Life After A&P

12/17/2015

When I was a child, my paternal grandfather ran a small food store – more a convenience store/deli than anything else – in New York City’s Chelsea neighborhood. When news came that an A&P would be opening up almost directly across the street from his Chelsea Pure Food Market, my grandfather was apoplectic, realizing that the Goliath that was the Great Atlantic & Pacific Tea Co. (A&P) could easily annihilate his David of a mom-and-pop store.

How the mighty have fallen.

From its previous perch as one of the most ubiquitous and successful supermarket operators in the nation, A&P’s collapse and departure from the retail scene offers the timely reminder that no company – in or out of the grocery industry – is too big to fail.

True, Montvale, N.J.-based A&P’s filing for Chapter 11 bankruptcy protection in July 2015 – its second such action in five years – wasn’t exactly a shocker, given ongoing reports of financial difficulties and an inability to meet the twin challenges of dogged competitors and consumer demands for an enhanced shopping experience – but the company’s reveal a month later that it wanted to sell off all of its stores placed A&P’s implosion on another footing entirely. Instead of a drastically reduced business, the region was now confronting the complete eradication of one of its most venerable grocers, which over the decades had built up its portfolio of store banners to include such familiar names across the Northeast as Waldbaum’s, Pathmark, Superfresh, The Food Emporium and Food Basics.

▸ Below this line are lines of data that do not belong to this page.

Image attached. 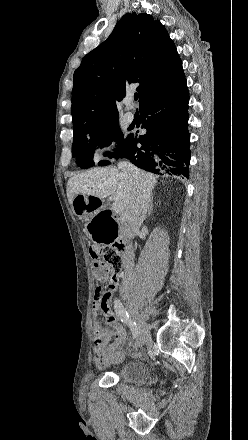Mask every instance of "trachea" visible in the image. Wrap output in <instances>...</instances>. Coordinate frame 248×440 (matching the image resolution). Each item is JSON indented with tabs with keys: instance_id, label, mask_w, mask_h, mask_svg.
I'll list each match as a JSON object with an SVG mask.
<instances>
[{
	"instance_id": "trachea-1",
	"label": "trachea",
	"mask_w": 248,
	"mask_h": 440,
	"mask_svg": "<svg viewBox=\"0 0 248 440\" xmlns=\"http://www.w3.org/2000/svg\"><path fill=\"white\" fill-rule=\"evenodd\" d=\"M137 99H138V94L135 93V94H134V100H137Z\"/></svg>"
}]
</instances>
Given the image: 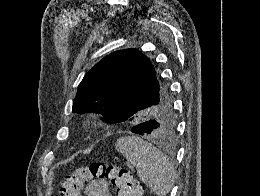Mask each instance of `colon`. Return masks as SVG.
<instances>
[{"instance_id":"1","label":"colon","mask_w":260,"mask_h":196,"mask_svg":"<svg viewBox=\"0 0 260 196\" xmlns=\"http://www.w3.org/2000/svg\"><path fill=\"white\" fill-rule=\"evenodd\" d=\"M103 181H108L119 192L129 191L135 185L126 167L96 162L66 174L60 182L59 196H81L85 184Z\"/></svg>"}]
</instances>
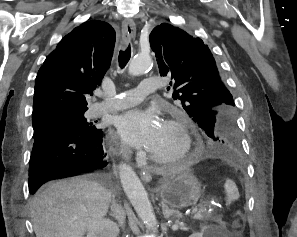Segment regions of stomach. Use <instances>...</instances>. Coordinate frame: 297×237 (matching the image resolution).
Instances as JSON below:
<instances>
[{"instance_id":"obj_1","label":"stomach","mask_w":297,"mask_h":237,"mask_svg":"<svg viewBox=\"0 0 297 237\" xmlns=\"http://www.w3.org/2000/svg\"><path fill=\"white\" fill-rule=\"evenodd\" d=\"M161 203L173 208L194 206L202 197L199 180L190 171L180 173L160 188Z\"/></svg>"}]
</instances>
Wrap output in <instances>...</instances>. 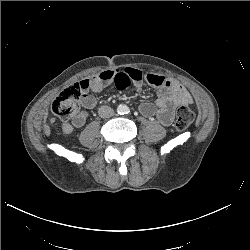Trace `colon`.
Returning <instances> with one entry per match:
<instances>
[{
    "instance_id": "1",
    "label": "colon",
    "mask_w": 250,
    "mask_h": 250,
    "mask_svg": "<svg viewBox=\"0 0 250 250\" xmlns=\"http://www.w3.org/2000/svg\"><path fill=\"white\" fill-rule=\"evenodd\" d=\"M81 94L82 89L78 83L62 90L52 104L53 114L63 120L73 117L79 109ZM193 119L192 110L187 106H181L176 111L174 126L177 130L183 131L192 124Z\"/></svg>"
}]
</instances>
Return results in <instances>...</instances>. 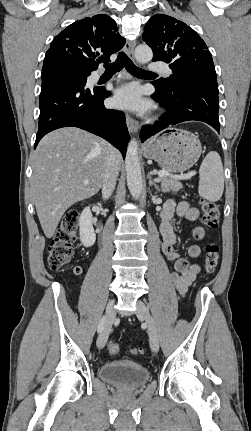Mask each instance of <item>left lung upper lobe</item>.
<instances>
[{
	"mask_svg": "<svg viewBox=\"0 0 251 431\" xmlns=\"http://www.w3.org/2000/svg\"><path fill=\"white\" fill-rule=\"evenodd\" d=\"M143 40L154 53L152 61L169 64L173 74L154 83L166 94L186 83H217L211 53L200 36L185 23L164 14H156L144 27Z\"/></svg>",
	"mask_w": 251,
	"mask_h": 431,
	"instance_id": "left-lung-upper-lobe-1",
	"label": "left lung upper lobe"
}]
</instances>
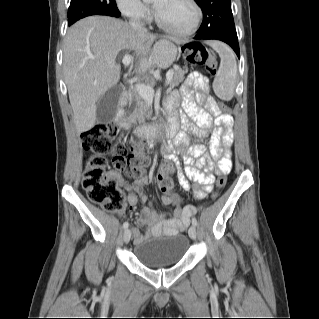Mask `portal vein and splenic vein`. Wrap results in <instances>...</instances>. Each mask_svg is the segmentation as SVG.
<instances>
[{"label":"portal vein and splenic vein","instance_id":"1","mask_svg":"<svg viewBox=\"0 0 319 319\" xmlns=\"http://www.w3.org/2000/svg\"><path fill=\"white\" fill-rule=\"evenodd\" d=\"M132 57L129 54L123 56L122 62L125 66L131 63ZM173 76V70H169L166 73V85L170 84L171 78ZM136 91L145 99H152L154 96V89L145 84H136Z\"/></svg>","mask_w":319,"mask_h":319}]
</instances>
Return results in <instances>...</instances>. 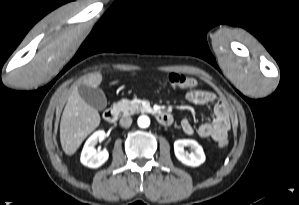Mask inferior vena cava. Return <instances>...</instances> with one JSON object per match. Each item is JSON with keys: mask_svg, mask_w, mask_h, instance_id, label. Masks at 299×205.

Jumping into the breach to take over many of A&P’s prime sites were regional rivals Acme Markets and Stop & Shop, but other local players like Key Food benefited as well. One group of grocers potentially able to capitalize on A&P’s demise is that of ethnic retailers such as Buena Park, Calif.-based Tawa Supermarket Co., which operates 39 99 Ranch Market stores in California, Washington, Nevada and Texas, but currently has no presence on the East Coast. The company has purchased leases for former A&P stores in Edison and Jersey City, N.J., which would be its first locations in the Garden State.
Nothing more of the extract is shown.